In his lecture, Grinspoon raised large-scale questions about sustaining life on Earth far beyond the scope of our lifetimes, pondering topics like the prevention of future ice ages and how we'll deal with the sun as it nears its expiration date.
Other panelists explored topics ranging from acid rain to terraforming Mars, all within the theme of climate change on Earth and other planets. A wildfire that began in Boulder County yesterday brought a local flare to James Hansen's lecture on "The Venus Syndrome," as he touched on how temperature anomalies are causing wildfires to be more frequent, more destructive, and to burn hotter. "The smoke in the room just adds another dimension," Nye said, referring to the campfire smell that permeated the building from the recently ignited Flagstaff fire.

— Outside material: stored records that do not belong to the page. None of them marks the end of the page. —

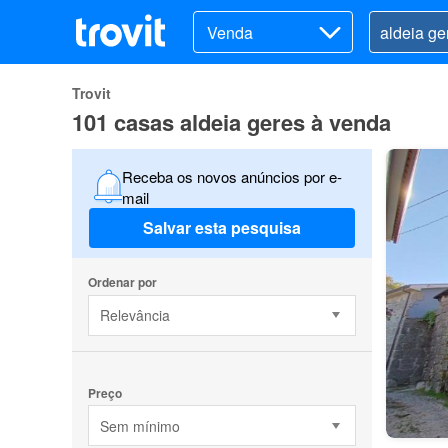
Venda
Trovit
101 casas aldeia geres à venda
Receba os novos anúncios por e-
mail
Salvar esta pesquisa
Ordenar por
Relevância
Preço
Sem mínimo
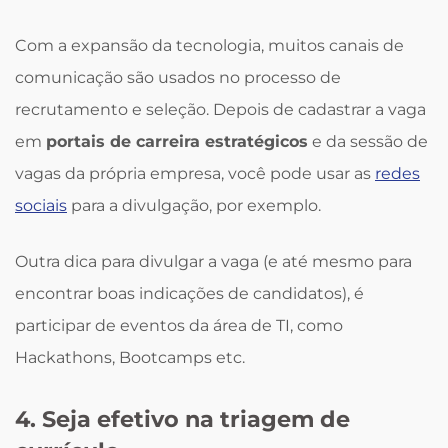
Com a expansão da tecnologia, muitos canais de
comunicação são usados no processo de
recrutamento e seleção. Depois de cadastrar a vaga
em
portais de carreira estratégicos
e da sessão de
vagas da própria empresa, você pode usar as
redes
sociais
para a divulgação, por exemplo.
Outra dica para divulgar a vaga (e até mesmo para
encontrar boas indicações de candidatos), é
participar de eventos da área de TI, como
Hackathons, Bootcamps etc.
4. Seja efetivo na triagem de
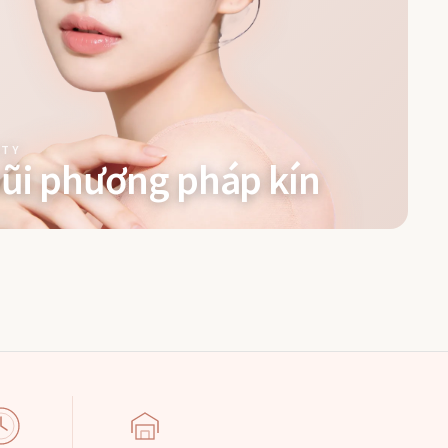
STY
ũi phương pháp kín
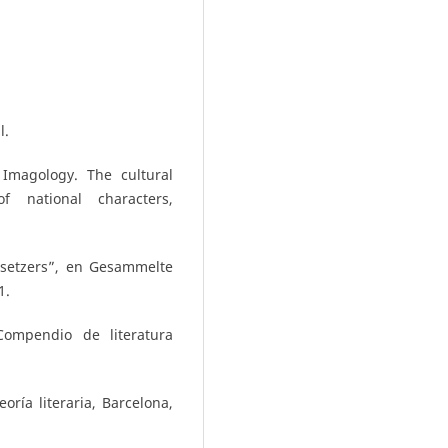
l.
 Imagology. The cultural
of national characters,
setzers”, en Gesammelte
1.
Compendio de literatura
oría literaria, Barcelona,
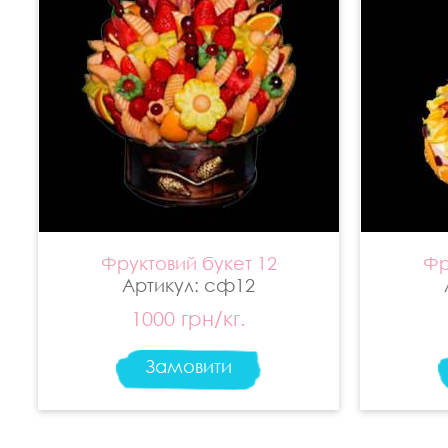
Фруктовий букет 12
Фр
Артикул: сф12
1000 грн/кг.
Замовити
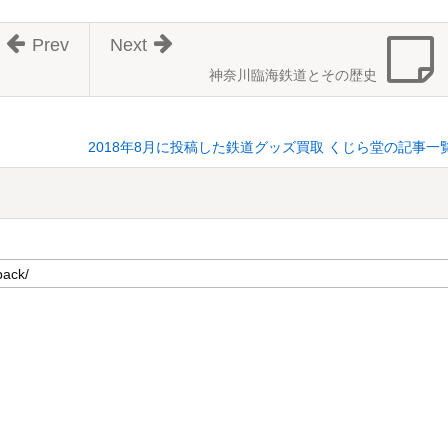
Prev
Next
神奈川臨海鉄道とその歴史
2018年8月に投稿した鉄道グッズ買取 くじら堂の記事一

Hansen, who leads NASA's Goddard Institute for Space Studies, also described how human addiction to fossil fuels has shifted Earth's climate. "The climate dice are now loaded," he said. Research hydrologist Karen Rice piled on the human-impact theme, saying that "almost everything we as humans do results in acidification [of the planet," and joking that what Earth really needs is a Rolaid.
Brian Toon, founding chair of the Department of Atmospheric and Oceanic Sciences at the University of Colorado, compared the climates of Venus, Mars and Earth through the metaphor of Goldilocks, explored how Venus and Mars developed to be too hot and too cold to support life while Earth is "just right" in the habitable zone. Toon is interested in the search for parallels between Earth and terrestrial planets -- for those who didn't take Astronomy 101, "terrestrial" describes those solid, inner planets like ours -- and showed how similar processes control the climates of Venus, Mars and Earth, reflecting on the notion that turning our eyes from Earth to other planets might provide clues about our climate's future.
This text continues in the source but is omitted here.